Do you remember when we either dressed in homemade outfits, or one of those boxed Ben Cooper costumes? That was back when Halloween costumes took up a shelf or two at Rexall Drugs or Neisner’s, not 25,000 square feet of display space in a seasonal specialty store. They consisted of a very flimsy fabric costume parody that we stepped into and then tied behind our necks. Each one had a plastic mask artfully designed to equally restrict both our vision and our breathing; that was fastened around our heads with a rubber band which always painfully snagged a few hairs when we removed it to see where we were going – or to gasp for a breath.
There were no “haunted attractions” to thrill us, scare us, and – primarily – empty our parents’ wallets. We had real haunted places (we believed) like the “haunted house” at the corner of Parkway and Valade, where we convinced each other that generations of previous owners were buried in the yard behind the iron fence surrounding the lot. I’ll never know how many pounds of candy we missed collecting on Halloween night because, just to play it safe, we avoided that entire block.

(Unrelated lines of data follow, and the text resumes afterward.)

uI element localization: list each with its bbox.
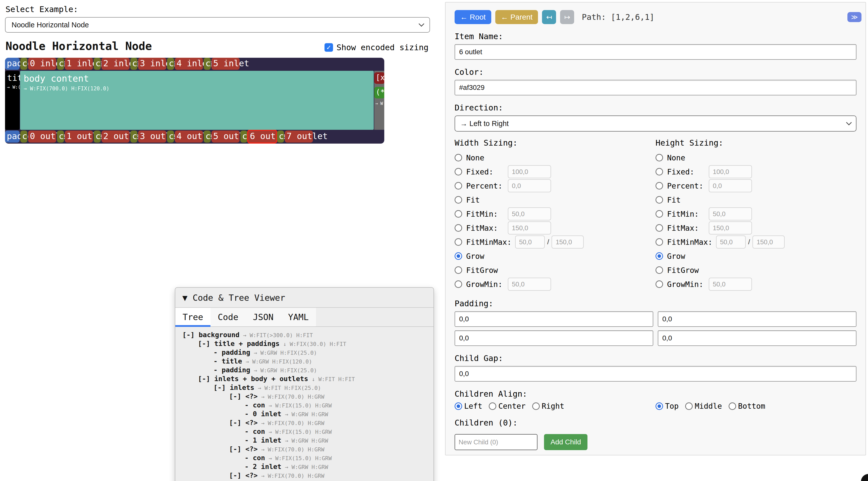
body-box[interactable]: body content→ W:FIX(700.0) H:FIX(120.0)	[20, 71, 374, 130]
width-sizing-fitminmax-input1[interactable]: 50,0	[515, 235, 545, 249]
tree-node-row[interactable]: [-] inlets + body + outlets↓ W:FIT H:FIT	[175, 375, 434, 384]
width-sizing-radio-fitgrow[interactable]	[455, 266, 462, 274]
tree-node-row[interactable]: [-] background→ W:FIT(>300.0) H:FIT	[175, 331, 434, 340]
tab-yaml[interactable]: YAML	[281, 308, 316, 326]
v-align-radio-bottom[interactable]	[728, 403, 736, 410]
con-box[interactable]: con→ W:FIX	[130, 131, 137, 143]
tab-code[interactable]: Code	[211, 308, 246, 326]
tree-node-row[interactable]: - title→ W:GRW H:FIX(120.0)	[175, 357, 434, 366]
item-name-input[interactable]	[455, 44, 857, 60]
height-sizing-radio-fitminmax[interactable]	[655, 238, 663, 246]
v-align-radio-middle[interactable]	[685, 403, 693, 410]
v-align-radio-top[interactable]	[655, 403, 663, 410]
height-sizing-fitmin-input1[interactable]: 50,0	[709, 207, 752, 220]
direction-select[interactable]: → Left to Right	[455, 116, 857, 132]
tree-node-row[interactable]: - con→ W:FIX(15.0) H:GRW	[175, 401, 434, 410]
height-sizing-fitminmax-input2[interactable]: 150,0	[752, 235, 785, 249]
title-box[interactable]: tit→ W:(	[5, 71, 20, 130]
height-sizing-radio-fitmax[interactable]	[655, 224, 663, 232]
outlet-box[interactable]: 7 outlet→ W:GRW H:GRW (0)GRW GRW	[285, 131, 313, 143]
next-sibling-button[interactable]: ↦	[560, 10, 574, 24]
outlet-box[interactable]: 2 outlet→ W:GRW H:GRW	[101, 131, 130, 143]
tree-node-row[interactable]: - con→ W:FIX(15.0) H:GRW	[175, 454, 434, 463]
width-sizing-radio-percent[interactable]	[455, 182, 462, 190]
pad-box[interactable]: pad→ W:	[5, 131, 20, 143]
width-sizing-radio-fitminmax[interactable]	[455, 238, 462, 246]
height-sizing-radio-percent[interactable]	[655, 182, 663, 190]
height-sizing-fitmax-input1[interactable]: 150,0	[709, 221, 752, 234]
outlet-box[interactable]: 4 outlet→ W:GRW H:GRW	[175, 131, 203, 143]
outlet-box[interactable]: 3 outlet→ W:GRW H:GRW	[138, 131, 166, 143]
star-box[interactable]: (*	[374, 87, 384, 98]
width-sizing-radio-grow[interactable]	[455, 252, 462, 260]
outlet-box[interactable]: 0 outlet→ W:GRW H:GRW	[28, 131, 56, 143]
tree-node-row[interactable]: - padding→ W:GRW H:FIX(25.0)	[175, 348, 434, 357]
tab-tree[interactable]: Tree	[175, 308, 211, 326]
padding-input-3[interactable]	[455, 330, 653, 346]
prev-sibling-button[interactable]: ↤	[542, 10, 556, 24]
width-sizing-radio-growmin[interactable]	[455, 281, 462, 288]
padding-input-2[interactable]	[658, 311, 857, 327]
example-select[interactable]: Noodle Horizontal Node	[5, 17, 430, 33]
con-box[interactable]: con→ W:FIX	[57, 131, 64, 143]
con-box[interactable]: con→ W:FIX	[240, 131, 247, 143]
width-sizing-radio-fit[interactable]	[455, 196, 462, 203]
tree-node-row[interactable]: [-] <?>→ W:FIX(70.0) H:GRW	[175, 419, 434, 427]
height-sizing-radio-fit[interactable]	[655, 196, 663, 203]
width-sizing-radio-none[interactable]	[455, 154, 462, 161]
tree-node-row[interactable]: [-] <?>→ W:FIX(70.0) H:GRW	[175, 445, 434, 454]
add-child-button[interactable]: Add Child	[544, 434, 587, 450]
outlet-box[interactable]: 1 outlet→ W:GRW H:GRW	[65, 131, 93, 143]
width-sizing-radio-fitmax[interactable]	[455, 224, 462, 232]
h-align-radio-left[interactable]	[455, 403, 462, 410]
height-sizing-radio-fitgrow[interactable]	[655, 266, 663, 274]
tree-node-row[interactable]: - 2 inlet→ W:GRW H:GRW	[175, 463, 434, 472]
width-sizing-radio-fitmin[interactable]	[455, 210, 462, 218]
padding-input-1[interactable]	[455, 311, 653, 327]
width-sizing-percent-input1[interactable]: 0,0	[508, 179, 551, 192]
tree-node-row[interactable]: [-] <?>→ W:FIX(70.0) H:GRW	[175, 472, 434, 480]
new-child-input[interactable]	[455, 434, 537, 450]
width-sizing-fitminmax-input2[interactable]: 150,0	[552, 235, 584, 249]
height-sizing-radio-none[interactable]	[655, 154, 663, 161]
width-sizing-radio-fixed[interactable]	[455, 168, 462, 175]
con-box[interactable]: con→ W:FIX	[204, 131, 211, 143]
con-box[interactable]: con→ W:FIX	[167, 131, 174, 143]
tree-node-row[interactable]: [-] <?>→ W:FIX(70.0) H:GRW	[175, 392, 434, 401]
height-sizing-fitminmax-input1[interactable]: 50,0	[716, 235, 746, 249]
height-sizing-radio-fixed[interactable]	[655, 168, 663, 175]
h-align-radio-right[interactable]	[532, 403, 540, 410]
tab-json[interactable]: JSON	[246, 308, 281, 326]
outlet-box[interactable]: 6 outlet→ W:GRW H:GRW	[248, 131, 276, 143]
parent-button[interactable]: ← Parent	[495, 10, 538, 24]
tree-node-row[interactable]: - con→ W:FIX(15.0) H:GRW	[175, 427, 434, 436]
width-sizing-fitmax-input1[interactable]: 150,0	[508, 221, 551, 234]
tree-node-row[interactable]: - padding→ W:GRW H:FIX(25.0)	[175, 366, 434, 375]
padding-input-4[interactable]	[658, 330, 857, 346]
height-sizing-radio-growmin[interactable]	[655, 281, 663, 288]
collapse-panel-button[interactable]: ≫	[847, 12, 862, 22]
tree-node-row[interactable]: [-] inlets→ W:FIT H:FIX(25.0)	[175, 384, 434, 392]
height-sizing-percent-input1[interactable]: 0,0	[709, 179, 752, 192]
tree-node-row[interactable]: - 1 inlet→ W:GRW H:GRW	[175, 436, 434, 445]
h-align-radio-center[interactable]	[489, 403, 496, 410]
width-sizing-fitmin-input1[interactable]: 50,0	[508, 207, 551, 220]
width-sizing-growmin-input1[interactable]: 50,0	[508, 278, 551, 291]
height-sizing-radio-fitmin[interactable]	[655, 210, 663, 218]
height-sizing-growmin-input1[interactable]: 50,0	[709, 278, 752, 291]
con-box[interactable]: con→ W:FIX	[277, 131, 284, 143]
root-button[interactable]: ← Root	[455, 10, 491, 24]
con-box[interactable]: con→ W:FIX	[20, 131, 27, 143]
tree-node-row[interactable]: [-] title + paddings↓ W:FIX(30.0) H:FIT	[175, 340, 434, 348]
show-encoded-sizing-checkbox[interactable]: ✓	[324, 43, 333, 52]
outlet-box[interactable]: 5 outlet→ W:GRW H:GRW	[212, 131, 240, 143]
color-input[interactable]	[455, 80, 857, 95]
con-box[interactable]: con→ W:FIX	[94, 131, 101, 143]
viewer-title[interactable]: ▼ Code & Tree Viewer	[175, 288, 434, 308]
child-gap-input[interactable]	[455, 366, 857, 382]
tree-node-row[interactable]: - 0 inlet→ W:GRW H:GRW	[175, 410, 434, 419]
height-sizing-fixed-input1[interactable]: 100,0	[709, 165, 752, 178]
close-box[interactable]: [x	[374, 72, 384, 84]
width-sizing-fixed-input1[interactable]: 100,0	[508, 165, 551, 178]
height-sizing-radio-grow[interactable]	[655, 252, 663, 260]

It seemed like there were hundreds of us kids on the street Halloween night dashing from door to door, jostling for position at each doorstep and shouting “Trick of Treat!” I don’t ever remember knocking or ringing a doorbell because the action was non-stop; nobody had time to close their front door!
Our treats were special too, weren’t they? Nobody worried about eating them before they were examined, X-rayed and scanned for trace elements. Heck, sometimes we ate them right on the porch where we got 'em … like Mrs. Shallaf’s homemade popcorn balls, and Mrs. Brown’s homemade caramel apples – she actually melted the Kraft caramels and dipped the apples herself!
And I remember collecting other special treats, too; ones that related to the neighbors who handed them out. I remember our Twin Pines milkman and pints of cold, delicious chocolate milk – we drained those between his porch and the sidewalk; and the Awrey Bakery deliveryman’s miniature loaves of bread. And, back then, the candy we got really was “fun size” – BIG.
“Dad! We need money!” my daughters cried out, snapping me out of my reminiscent trance at the cash register. Their arms were full of Halloween “must-haves” that I’d never seen before, but their eyes and faces were filled with something very familiar. Excitement. Hey, maybe Halloween hasn’t changed so much, after all.
Next stop was the pumpkin patch. The girls picked a couple of good ones and later that night, we carved them together at the kitchen table… with the knife we’ll use to carve the Thanksgiving turkey.